An Auckland lawyer, B, has been fined $2,000 and ordered to pay costs of $1,000 for lack of record keeping. A lawyers standards committee made a determination that there had been unsatisfactory conduct by B, following a second hearing of the matter directed by the Legal Complaints Review Officer (LCRO).
In 2005, a client organisation, C, engaged a debt recovery company to recover money from parties who had defaulted on their obligations.
In 2008, C authorised the debt recovery company to engage solicitors where C had given authority to the debt recovery company to commence legal action. B was the solicitor engaged by the debt recovery company for this purpose.
In 2009, C terminated the arrangement with the debt recovery company. The debt recovery company then filed proceedings against C, with B acting for the debt recovery company in those proceedings.
The proceedings were settled in July 2010, but a dispute then arose over files. C requested that B provide it with complete files of all litigation commenced on C’s behalf. B maintained that he held no such files.
In April 2011, C complained to the Lawyers Complaints Service that B would not “substantially engage” with C on the matter. The standards committee decided to take no further action, and instead requested that the NZLS issue a practice note or opinion for guidance.
C then took the matter to the LCRO, who directed in March 2014 that the committee should reconsider the whole matter. The LCRO considered that B owed professional duties to C, given that B was the solicitor on record for proceedings issued in C’s name. The LCRO also considered the issues involved were wider than C’s original complaint about record keeping.
An issue of jurisdiction arose. B’s conduct before 1 August 2008 was covered by the transitional provisions of the Lawyers and Conveyances Act 2006. The committee concluded that the higher threshold for examination of complaints under the Law Practitioners Act 1982 (being the governing legislation for conduct before 1 August 2008) had not been met and it therefore declined jurisdiction and took no further action on those issues.
In terms of the conduct that took place after 1 August 2008 and under a new contract between C and the debt recovery company, the committee conducted a further hearing. The issues under consideration included the range of issues raised by the LCRO.

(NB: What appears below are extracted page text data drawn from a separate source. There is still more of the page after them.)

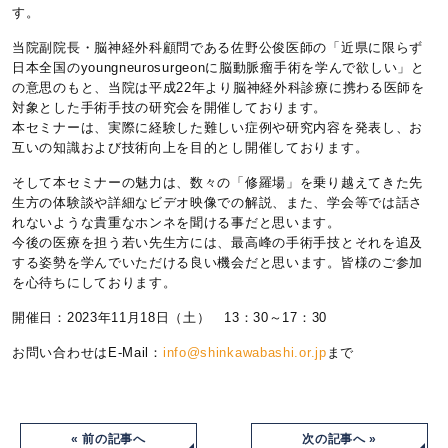
す。
当院副院長・脳神経外科顧問である佐野公俊医師の「近県に限らず
日本全国のyoungneurosurgeonに脳動脈瘤手術を学んで欲しい」と
の意思のもと、当院は平成22年より脳神経外科診療に携わる医師を
対象とした手術手技の研究会を開催しております。
本セミナーは、実際に経験した難しい症例や研究内容を発表し、お
互いの知識および技術向上を目的とし開催しております。
そして本セミナーの魅力は、数々の「修羅場」を乗り越えてきた先
生方の体験談や詳細なビデオ映像での解説、また、学会等では話さ
れないような貴重なホンネを聞ける事だと思います。
今後の医療を担う若い先生方には、最高峰の手術手技とそれを追及
する姿勢を学んでいただける良い機会だと思います。皆様のご参加
を心待ちにしております。
開催日：2023年11月18日（土） 13：30～17：30
お問い合わせはE-Mail：
info@shinkawabashi.or.jp
まで
« 前の記事へ
次の記事へ »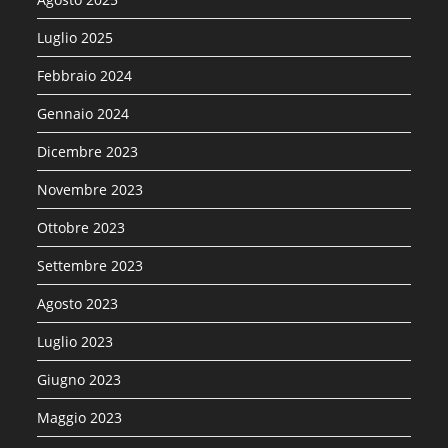
Luglio 2025
Febbraio 2024
Gennaio 2024
Dicembre 2023
Novembre 2023
Ottobre 2023
Settembre 2023
Agosto 2023
Luglio 2023
Giugno 2023
Maggio 2023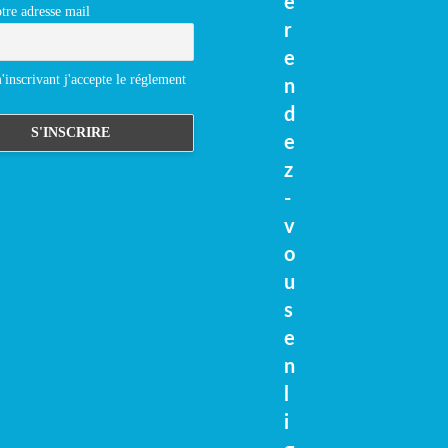
e
tre adresse mail
r
e
inscrivant j'accepte le réglement
n
d
e
z
-
v
o
u
s
e
n
l
i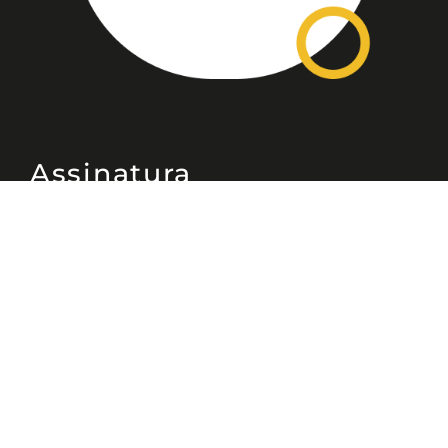
Assinatura
Disponível nas versões: impresso
mensal, on-line, áudio (Podcast) e
vídeo (YouTube).
ASSINE
Nossas Redes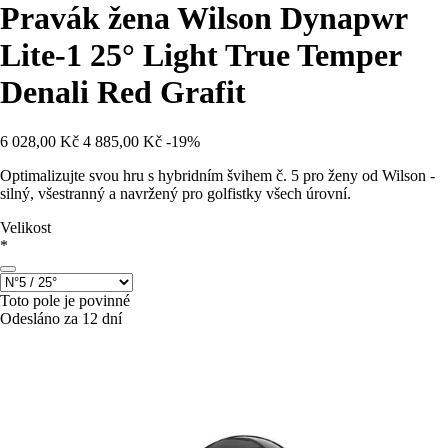
Pravák žena Wilson Dynapwr
Lite-1 25° Light True Temper
Denali Red Grafit
6 028,00 Kč
4 885,00 Kč
-19%
Optimalizujte svou hru s hybridním švihem č. 5 pro ženy od Wilson -
silný, všestranný a navržený pro golfistky všech úrovní.
Velikost
*
Toto pole je povinné
Odesláno za 12 dní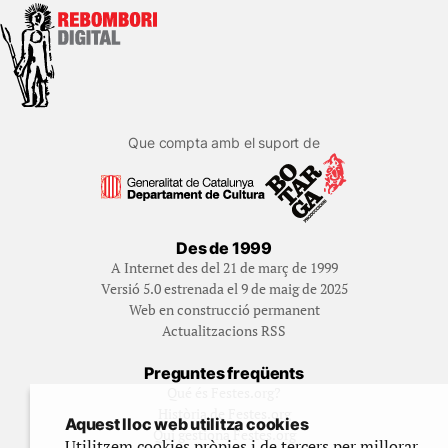
Que compta amb el suport de
Des de 1999
A Internet des del 21 de març de 1999
Versió 5.0 estrenada el 9 de maig de 2025
Web en construcció permanent
Actualitzacions RSS
Preguntes freqüents
Qué és Festes.org?
Història de Festes.org
Aquest lloc web utilitza cookies
Qui gestiona Festes.org
Utilitzem cookies pròpies i de tercers per millorar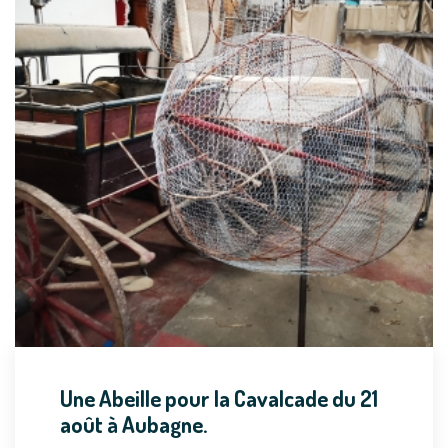
Une Abeille pour la Cavalcade du 21
août à Aubagne.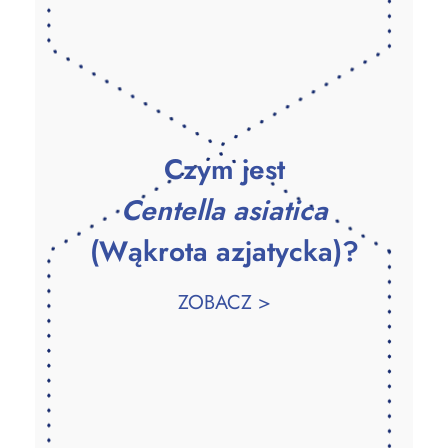
Czym jest
Centella asiatica
(Wąkrota azjatycka)?
ZOBACZ >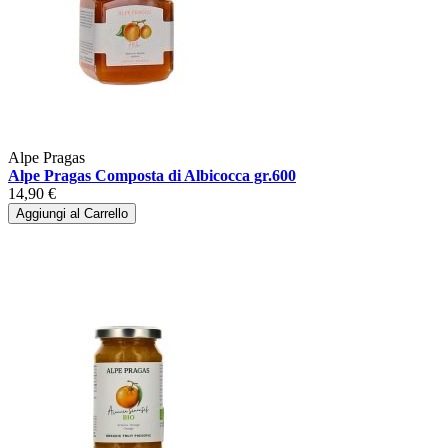
Alpe Pragas
Alpe Pragas Composta di Albicocca gr.600
14,90 €
Aggiungi al Carrello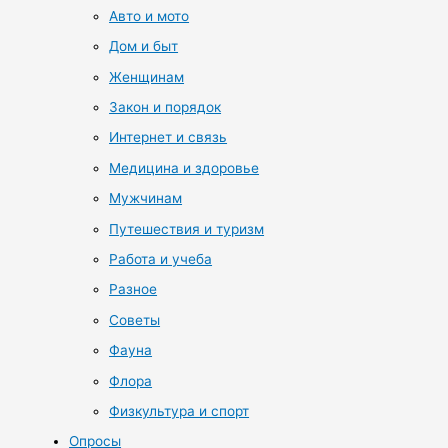
Авто и мото
Дом и быт
Женщинам
Закон и порядок
Интернет и связь
Медицина и здоровье
Мужчинам
Путешествия и туризм
Работа и учеба
Разное
Советы
Фауна
Флора
Физкультура и спорт
Опросы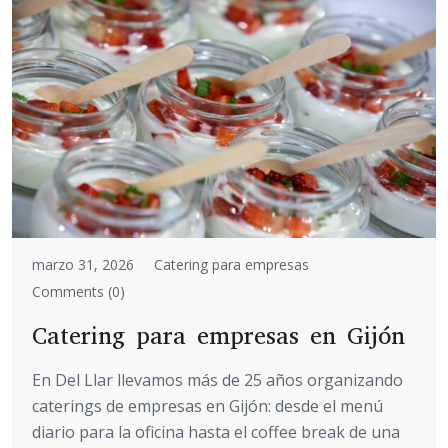
marzo 31, 2026
Catering para empresas
Comments (0)
Catering para empresas en Gijón
En Del Llar llevamos más de 25 años organizando
caterings de empresas en Gijón: desde el menú
diario para la oficina hasta el coffee break de una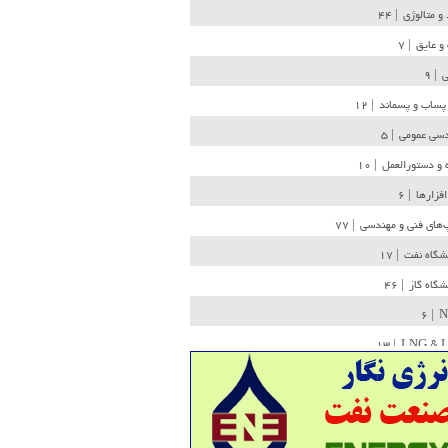
 و متالوژی
| ۴۴
و عایق
| ۷
ی
| ۹
پساب و پسماند
| ۱۲
سی عمومی
| ۵
 و دستورالعمل
| ۱۰
افزارها
| ۶
‌های فنی و مهندسی
| ۷۷
یشگاه نفت
| ۱۷
یشگاه گاز
| ۴۶
| ۶
N
| ۱۳
LNG & 
وله
| ۳۶
ن ذخیره
| ۱۵
شیمی
| ۱۴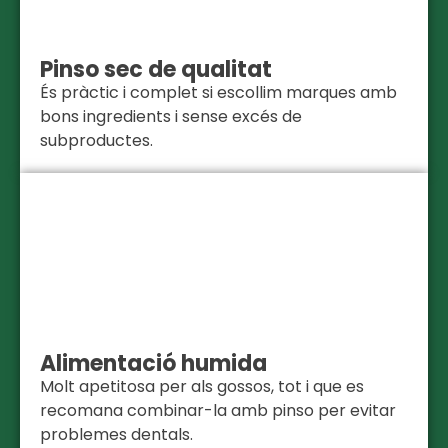
Pinso sec de qualitat
És pràctic i complet si escollim marques amb
bons ingredients i sense excés de
subproductes.
Alimentació humida
Molt apetitosa per als gossos, tot i que es
recomana combinar-la amb pinso per evitar
problemes dentals.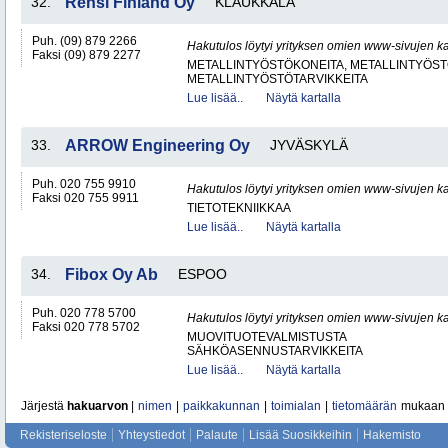
32.
Rensi Finland Oy
KLAUKKALA
Puh. (09) 879 2266
Hakutulos löytyi yrityksen omien www-sivujen ka
Faksi (09) 879 2277
METALLINTYÖSTÖKONEITA, METALLINTYÖSTÖ
METALLINTYÖSTÖTARVIKKEITA
Lue lisää..
Näytä kartalla
33.
ARROW Engineering Oy
JYVÄSKYLÄ
Puh. 020 755 9910
Hakutulos löytyi yrityksen omien www-sivujen ka
Faksi 020 755 9911
TIETOTEKNIIKKAA
Lue lisää..
Näytä kartalla
34.
Fibox Oy Ab
ESPOO
Puh. 020 778 5700
Hakutulos löytyi yrityksen omien www-sivujen ka
Faksi 020 778 5702
MUOVITUOTEVALMISTUSTA
SÄHKÖASENNUSTARVIKKEITA
Lue lisää..
Näytä kartalla
Järjestä
hakuarvon
|
nimen
|
paikkakunnan
|
toimialan
|
tietomäärän
mukaan
Rekisteriseloste
Yhteystiedot
Palaute
Lisää Suosikkeihin
Hakemisto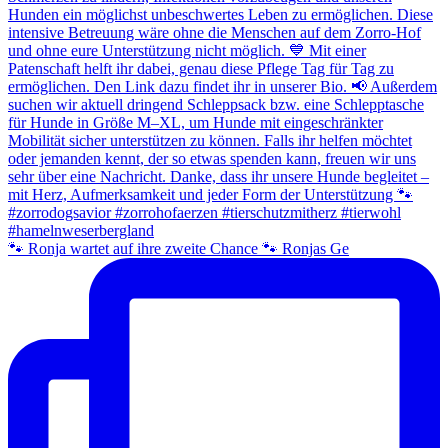
🐾 Ronja wartet auf ihre zweite Chance 🐾 Ronjas Ge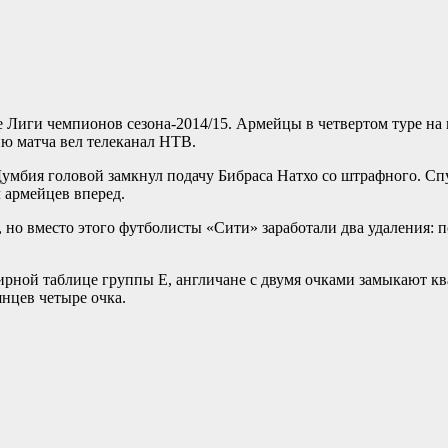
Лиги чемпионов сезона-2014/15. Армейцы в четвертом туре на 
ию матча вел телеканал НТВ.
Думбия головой замкнул подачу Бибраса Натхо со штрафного. Спу
л армейцев вперед.
 но вместо этого футболисты «Сити» заработали два удаления: п
ирной таблице группы E, англичане с двумя очками замыкают к
янцев четыре очка.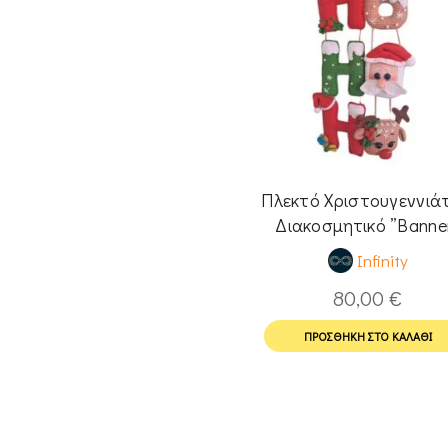
Πλεκτό Χριστουγεννιάτ
Διακοσμητικό ”Banne
HoHoHo
Infinity
80,00
€
ΠΡΟΣΘΉΚΗ ΣΤΟ ΚΑΛΆΘΙ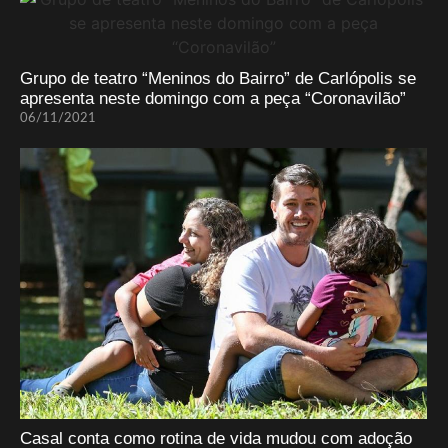
Grupo de teatro “Meninos do Bairro” de Carlópolis se
apresenta neste domingo com a peça “Coronavilão”
06/11/2021
Casal conta como rotina de vida mudou com adoção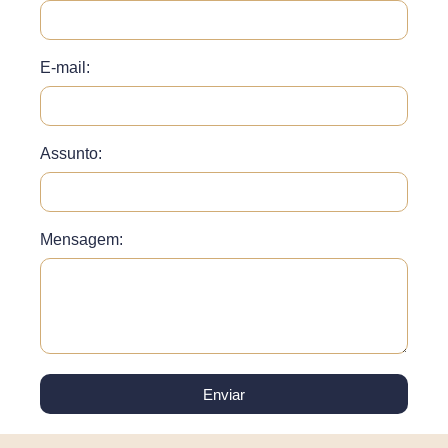
E-mail:
Assunto:
Mensagem:
Enviar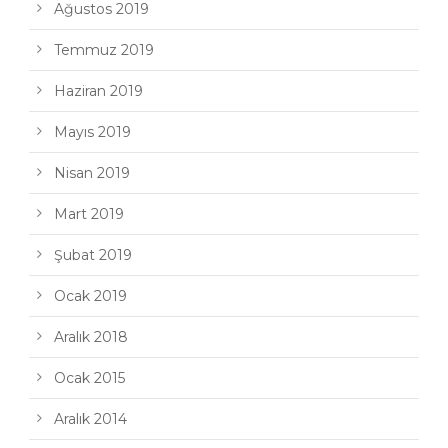
Ağustos 2019
Temmuz 2019
Haziran 2019
Mayıs 2019
Nisan 2019
Mart 2019
Şubat 2019
Ocak 2019
Aralık 2018
Ocak 2015
Aralık 2014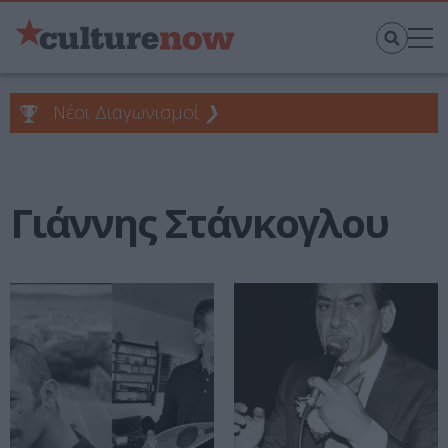
Νέοι Διαγωνισμοί
❯
Γιάννης Στάνκογλου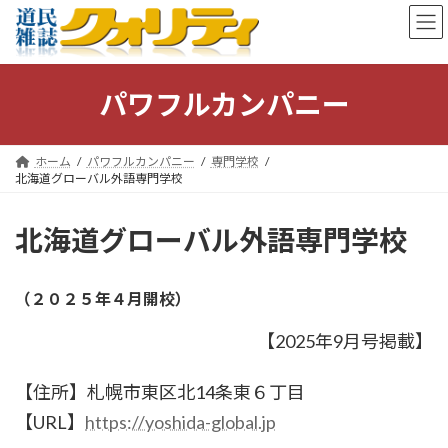
コ
ナ
ン
ビ
テ
ゲ
ン
ー
ツ
シ
パワフルカンパニー
へ
ョ
ス
ン
キ
に
ホーム
パワフルカンパニー
専門学校
ッ
移
北海道グローバル外語専門学校
プ
動
北海道グローバル外語専門学校
（２０２５年４月開校）
【2025年9月号掲載】
【住所】札幌市東区北14条東６丁目
【URL】
https://yoshida-global.jp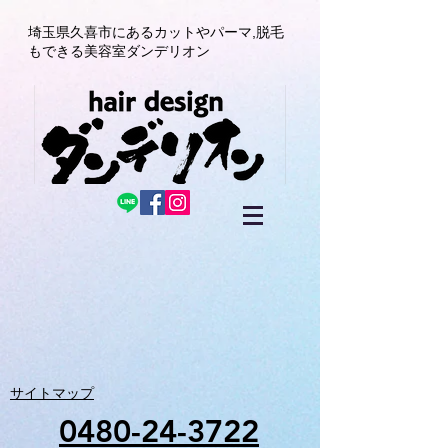
埼玉県久喜市にある
カットやパーマ,
脱毛
もできる美容室
ダンデリオン
サイトマップ
0480-24-3722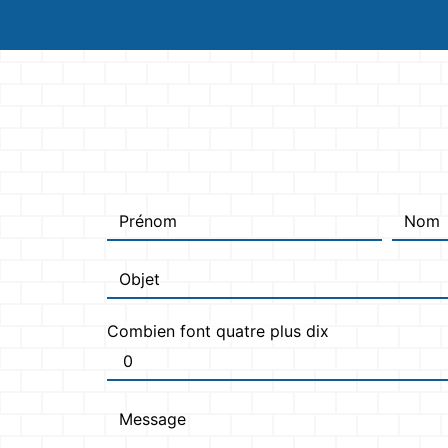
Combien font quatre plus dix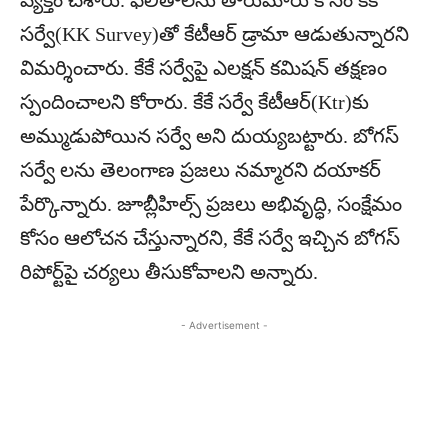
వ్యక్తం చేశారు. ఫలితాలను తారుమారు కోసం కేకే
సర్వే(KK Survey)తో కేటీఆర్ డ్రామా ఆడుతున్నారని
విమర్శించారు. కేకే సర్వేపై ఎలక్షన్ కమిషన్ తక్షణం
స్పందించాలని కోరారు. కేకే సర్వే కేటీఆర్‌(Ktr)కు
అమ్ముడుపోయిన సర్వే అని దుయ్యబట్టారు. బోగస్
సర్వే లను తెలంగాణ ప్రజలు నమ్మారని దయాకర్
పేర్కొన్నారు. జూబ్లీహిల్స్ ప్రజలు అభివృద్ధి, సంక్షేమం
కోసం ఆలోచన చేస్తున్నారని, కేకే సర్వే ఇచ్చిన బోగస్
రిపోర్ట్‌పై చర్యలు తీసుకోవాలని అన్నారు.
- Advertisement -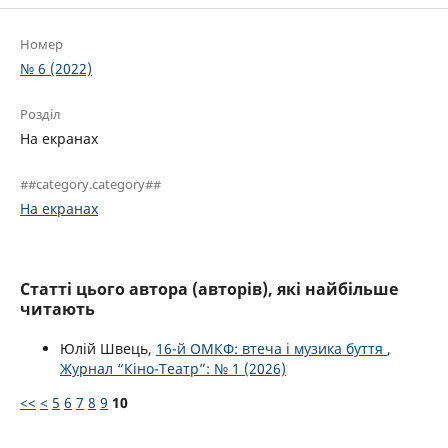
Номер
№ 6 (2022)
Розділ
На екранах
##category.category##
На екранах
Статті цього автора (авторів), які найбільше
читають
Юлій Швець,
16-й ОМКФ: втеча і музика буття
,
Журнал “Кіно-Театр”: № 1 (2026)
<<
<
5
6
7
8
9
10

B made written submissions, but C did not add to the submissions it had already made, because it now considered that the matters under examination were well beyond the scope of its original complaint about record keeping.
The committee considered a key preliminary issue was who B was acting for. It concluded that B was ultimately acting for C (rather than the debt recovery company), particularly as B was signing court documents as the solicitor for the plaintiff, C.
B conceded that he owed a duty to C even though he was not instructed directly by it, but he also argued that he did not owe all the normal duties because he reported to the debt recovery company rather than to its client, C.
Duties of care
The committee did not agree. It said:
“As a matter of principle, a lawyer owes the same duties of care to his client, whether or not there is a direct contractual relationship. These include, for example, obtaining informed instructions from the client and general competence. The committee did not consider that a lawyer could properly assert that a direct contractual relationship with another party (such as the client’s agent) altered those duties.”
It also found that B’s lack of record keeping fell “short of the standard of competence and diligence that a member of the public is entitled to expect of a reasonably competent lawyer”.
It had been B’s practice to keep full records only on the few defended matters in which he had acted, and not on non-defended hearings, on the claimed basis that full records were always available to him from the debt recovery company. “This was a particular concern for the LCRO and was the whole basis of the original complaint made by the client.”
The committee found this was unsatisfactory conduct. It agreed with the LCRO and C that “record keeping was a basic professional obligation”. The committee said that this duty is not abrogated where the client (or, as in this case, the client’s agent) said files need not be kept.